Near the Laft, you can also visit the lenge-building yard where you can witness many huge traditional cargo ships in the making. These ships were being used to ferry goods along the gulf.
Next up, the highlight of the day – Qeshm Island Geopark! There are 2 main sights here, the Namakdan Cave and the Chahkooh Canyon. We visited the Namakdan Cave first which was the world’s longest salt cave (6.8m) and it was such an unexpectedly adventurous experience for us! At first we thought that it would be like the usual commercialised salt caves with its stalagmites and stalactites, but hey, we were so so wrong!
Lo and behold, this was the entrance to the Namakdan Cave! Not kidding! The cave’s entrance was probably only around 1 meter or less and we had to bend our knees and lower our bodies to enter the cave! We definitely weren’t expecting to enter a cave with such a narrow entrance and filled with water that reached up to above our ankles and even knees in the inner part of the cave! Also, there wasn’t any formal ticket booth or something, or maybe our host family brought us to another entrance of the cave, we would never know.

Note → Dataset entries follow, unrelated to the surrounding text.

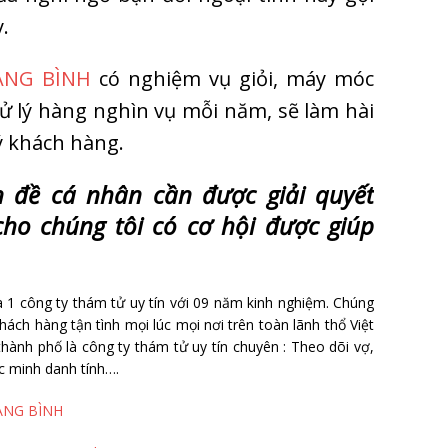
.
ẢNG BÌNH
có nghiệm vụ giỏi, máy móc
xử lý hàng nghìn vụ mỗi năm, sẽ làm hài
ý khách hàng.
n đ
ề
cá nhân c
ầ
n đ
ượ
c gi
ả
i quy
ế
t
ho chúng tôi có c
ơ
h
ộ
i đ
ượ
c giúp
 1 công ty thám tử uy tín với 09 năm kinh nghiệm. Chúng
ách hàng tận tình mọi lúc mọi nơi trên toàn lãnh thổ Việt
ành phố là công ty thám tử uy tín chuyên : Theo dõi vợ,
ác minh danh tính….
ẢNG BÌNH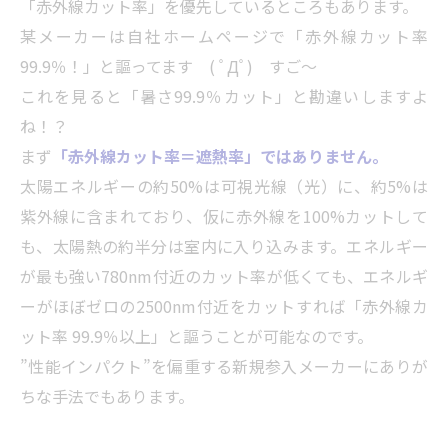
「赤外線カット率」を優先しているところもあります。
某メーカーは自社ホームページで「赤外線カット率
99.9％！」と謳ってます ( ﾟДﾟ) すご～
これを見ると「暑さ99.9％カット」と勘違いしますよ
ね！？
まず
「赤外線カット率＝遮熱率」ではありません。
太陽エネルギーの約50%は可視光線（光）に、約5%は
紫外線に含まれており、仮に赤外線を100%カットして
も、太陽熱の約半分は室内に入り込みます。エネルギー
が最も強い780nm付近のカット率が低くても、エネルギ
ーがほぼゼロの2500nm付近をカットすれば「赤外線カ
ット率 99.9％以上」と謳うことが可能なのです。
”性能インパクト”を偏重する新規参入メーカーにありが
ちな手法でもあります。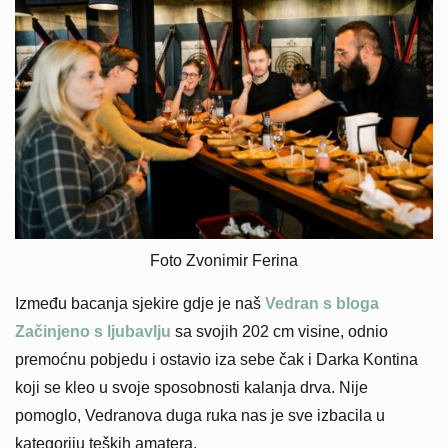
Foto Zvonimir Ferina
Između bacanja sjekire gdje je naš
Vedran s bloga
Začinjeno s ljubavlju
sa svojih 202 cm visine, odnio
premoćnu pobjedu i ostavio iza sebe čak i Darka Kontina
koji se kleo u svoje sposobnosti kalanja drva. Nije
pomoglo, Vedranova duga ruka nas je sve izbacila u
kategoriju teških amatera.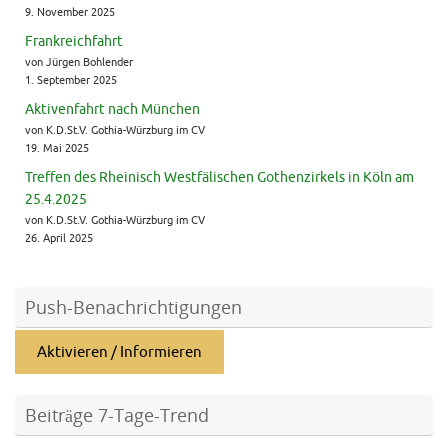
9. November 2025
Frankreichfahrt
von Jürgen Bohlender
1. September 2025
Aktivenfahrt nach München
von K.D.St.V. Gothia-Würzburg im CV
19. Mai 2025
Treffen des Rheinisch Westfälischen Gothenzirkels in Köln am
25.4.2025
von K.D.St.V. Gothia-Würzburg im CV
26. April 2025
Push-Benachrichtigungen
Aktivieren / Informieren
Beiträge 7-Tage-Trend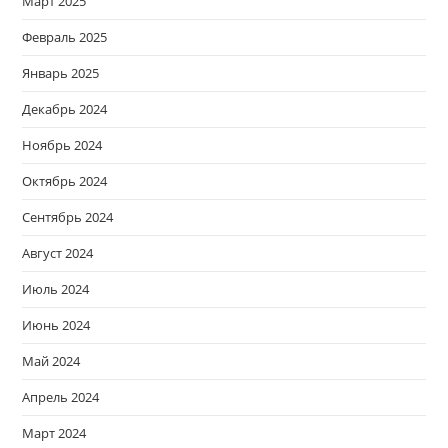
Март 2025
Февраль 2025
Январь 2025
Декабрь 2024
Ноябрь 2024
Октябрь 2024
Сентябрь 2024
Август 2024
Июль 2024
Июнь 2024
Май 2024
Апрель 2024
Март 2024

Tip: If you’re visiting the Namakdan cave, bring a pair of flip flops along! Unless you want to crawl around the cave in uncomfortable wet shoes filled with salt crystals that will rub painfully against your feet.
We were already not so tall and we found it rather challenging and tiring to bend our bodies at an almost 90 degrees angle for quite a distance before it opens up to a larger part of the cave where we could stand up straight. Can’t imagine for the bigger and taller people, probably a torturous experience!
Here’s our very tall friend, Hiro, struggling to keep himself safe while crawling through the cave! As he was much taller than all of us, he had to clamour around on his hands and knees, thus you can see that his slippers were on his hands instead of his feet!
Finally after some back breaking moments, we reached the inner larger part of the cave where we could stand up comfortable without hitting our heads against the rocks! By the way, the cave was HUMONGOUS! The salt formations inside of the cave were sublime, untouched and surreal! Somehow this experience felt really different from the other commercialised caves that we’ve been to. We really enjoyed exploring this cave very much!
Tip: Make sure your guide or yourself bring along a high luminance torch! The cave is practically pitch dark and without the light, it’s impossible to find your way around. Though there’s a string that leads you all the way into the cave and out.
Also, be prepared for your entire body, hair and clothes to be covered in salt crystals! Look at our crystallised pants, the aftermath of exploring the Namakdan Cave!
The drive to the Chahkooh Canyon was so picturesque! The landscape here at Qeshm Island is really unique and different from others, its sand ridges were spectacular.
If you think the above was amazing, wait till you see the Chahkooh Canyon, it was mind blowing! Just look at the dramatic layered ridge lines of the canyon, it was so picturesque!
We definitely highly recommend Qeshm Island to travellers coming to Iran, it’s worth the time and effort to get there! This mesmerising island is certainly one of our favourite places in Iran.
How to get here
We took a ferry from Bandar Abbas, 10,000 Rial per person.
How to get around Qeshm Island
No public transport available to the attractions, you’ll have to hire a private taxi to bring you around.